7. The method according to any one of claims 1-6, wherein before extracting the multi-channel base image features at multiple scales in the building plan to be identified, further comprising:

pre-identifying a standard building drawing by adopting a morphological algorithm, and intercepting and obtaining at least one alternative picture frame detection area in the standard building drawing according to a pre-identification result, wherein the standard building drawing comprises at least one small picture frame with the image size smaller than or equal to a preset standard identification size;

for each candidate frame detection area, performing the following frame detection processing operations:

extracting multi-channel basic image features in the candidate frame detection area;

on the basis of keeping the basic image features from being lost, extracting multi-channel high-dimensional image features from each basic image feature, and enhancing the image feature quality of each high-dimensional image feature;

on the basis of keeping the high-dimensional image characteristics from being lost, performing characteristic fusion on the multi-channel high-dimensional image characteristics to obtain multi-channel fusion image characteristics;

and acquiring a picture frame identification result of the candidate picture frame detection area according to the multi-channel fusion image characteristics, and taking each identified picture frame as a building plan to be identified.
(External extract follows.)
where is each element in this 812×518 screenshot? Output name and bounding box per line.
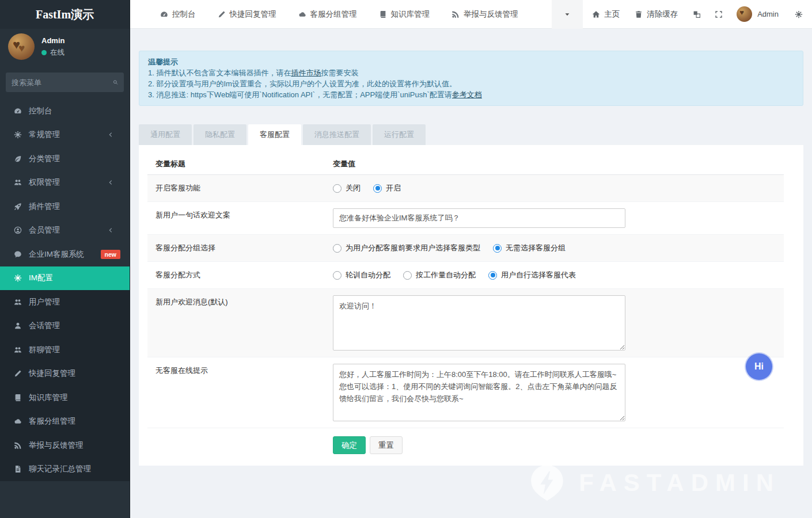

8. A primitive detecting apparatus in a building plan, comprising:

9. A computer device comprising a memory, a processor and a computer program stored on the memory and executable on the processor, characterized in that the processor implements the method according to any of claims 1-7 when executing the program.

10. A computer-readable storage medium, on which a computer program is stored which, when being executed by a processor, carries out the method according to any one of claims 1-7.